▶ Assignment
In the data below, begin at the line with "nuevos productos adaptados" and stop after the line with "Климатическая система (кондиционер+вытяжка)"; output those lines exactly and no pictures.
- - -
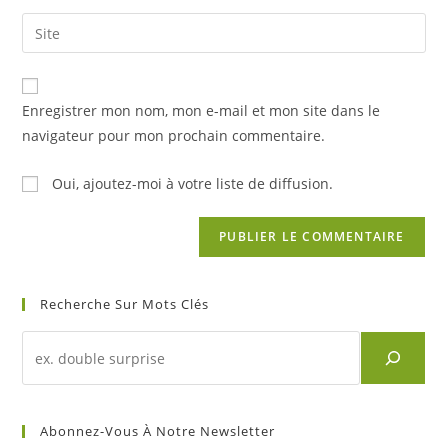
username
email
Saisir
to
address
l’URL
comment
to
de
comment
votre
Enregistrer mon nom, mon e-mail et mon site dans le
site
navigateur pour mon prochain commentaire.
(facultatif)
Oui, ajoutez-moi à votre liste de diffusion.
Recherche Sur Mots Clés
Recherche
d'un
article
sur
Abonnez-Vous À Notre Newsletter
mots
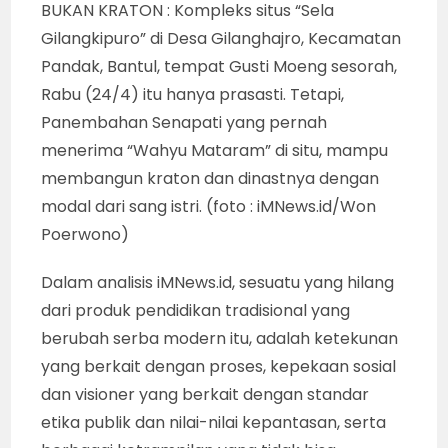
BUKAN KRATON : Kompleks situs “Sela
Gilangkipuro” di Desa Gilanghajro, Kecamatan
Pandak, Bantul, tempat Gusti Moeng sesorah,
Rabu (24/4) itu hanya prasasti. Tetapi,
Panembahan Senapati yang pernah
menerima “Wahyu Mataram” di situ, mampu
membangun kraton dan dinastnya dengan
modal dari sang istri. (foto : iMNews.id/Won
Poerwono)
Dalam analisis iMNews.id, sesuatu yang hilang
dari produk pendidikan tradisional yang
berubah serba modern itu, adalah ketekunan
yang berkait dengan proses, kepekaan sosial
dan visioner yang berkait dengan standar
etika publik dan nilai-nilai kepantasan, serta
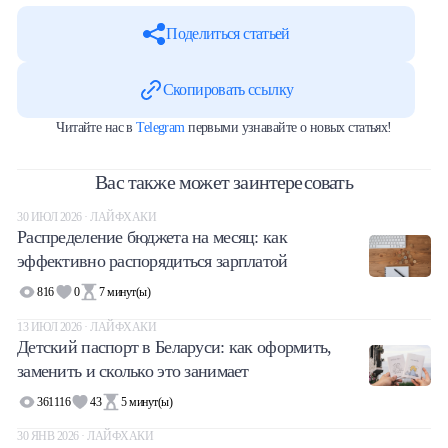
Поделиться статьей
Скопировать ссылку
Читайте нас в
Telegram
первыми узнавайте о новых статьях!
Вас также может заинтересовать
30 ИЮЛ 2026 · ЛАЙФХАКИ
Распределение бюджета на месяц: как
эффективно распорядиться зарплатой
816
0
7
минут(ы)
13 ИЮЛ 2026 · ЛАЙФХАКИ
Детский паспорт в Беларуси: как оформить,
заменить и сколько это занимает
361116
43
5
минут(ы)
30 ЯНВ 2026 · ЛАЙФХАКИ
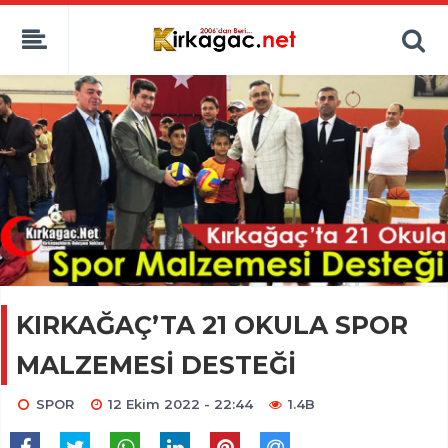
KIRKAĞAÇ’TA 21 OKULA SPOR
MALZEMESİ DESTEĞİ
SPOR
12 Ekim 2022 - 22:44
1.4B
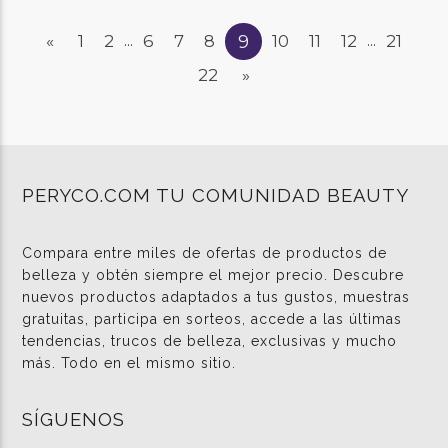
9
«
1
2
6
7
8
10
11
12
21
...
...
22
»
PERYCO.COM TU COMUNIDAD BEAUTY
Compara entre miles de ofertas de productos de
belleza y obtén siempre el mejor precio. Descubre
nuevos productos adaptados a tus gustos, muestras
gratuitas, participa en sorteos, accede a las últimas
tendencias, trucos de belleza, exclusivas y mucho
más. Todo en el mismo sitio.
SÍGUENOS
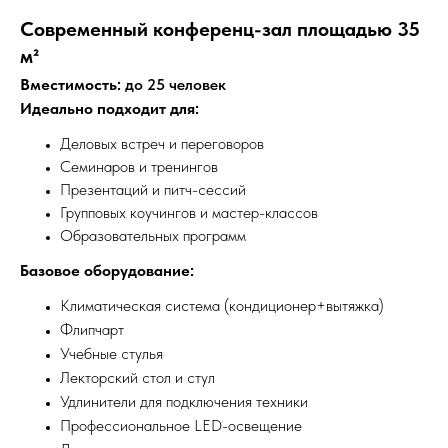
Современный конференц-зал площадью 35
м²
Вместимость:
до 25 человек
Идеально подходит для:
Деловых встреч и переговоров
Семинаров и тренингов
Презентаций и питч-сессий
Групповых коучингов и мастер-классов
Образовательных программ
Базовое оборудование:
Климатическая система (кондиционер+вытяжка)
Флипчарт
Учебные стулья
Лекторский стол и стул
Удлинители для подключения техники
Профессиональное LED-освещение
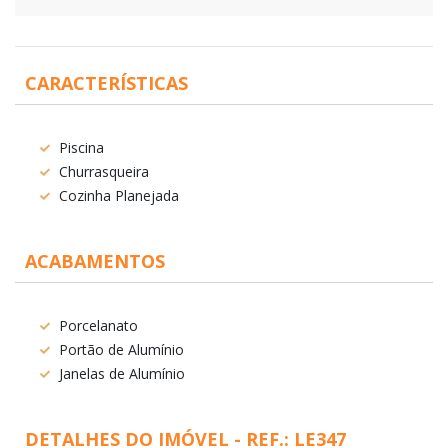
CARACTERÍSTICAS
Piscina
Churrasqueira
Cozinha Planejada
ACABAMENTOS
Porcelanato
Portão de Alumínio
Janelas de Alumínio
DETALHES DO IMÓVEL - REF.: LE347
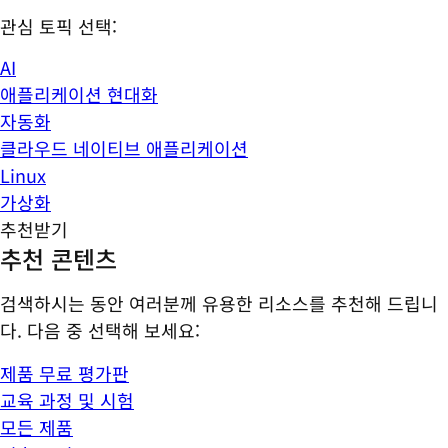
관심 토픽 선택:
AI
애플리케이션 현대화
자동화
클라우드 네이티브 애플리케이션
Linux
가상화
추천받기
추천 콘텐츠
검색하시는 동안 여러분께 유용한 리소스를 추천해 드립니
다. 다음 중 선택해 보세요:
제품 무료 평가판
교육 과정 및 시험
모든 제품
- - -
▶ Answer for the task
nuevos productos adaptados a tus gustos, muestras
gratuitas, participa en sorteos, accede a las últimas
tendencias, trucos de belleza, exclusivas y mucho
más. Todo en el mismo sitio.
SÍGUENOS
Современный конференц-зал площадью 35
м²
Вместимость:
до 25 человек
Идеально подходит для:
Деловых встреч и переговоров
Семинаров и тренингов
Презентаций и питч-сессий
Групповых коучингов и мастер-классов
Образовательных программ
Базовое оборудование:
Климатическая система (кондиционер+вытяжка)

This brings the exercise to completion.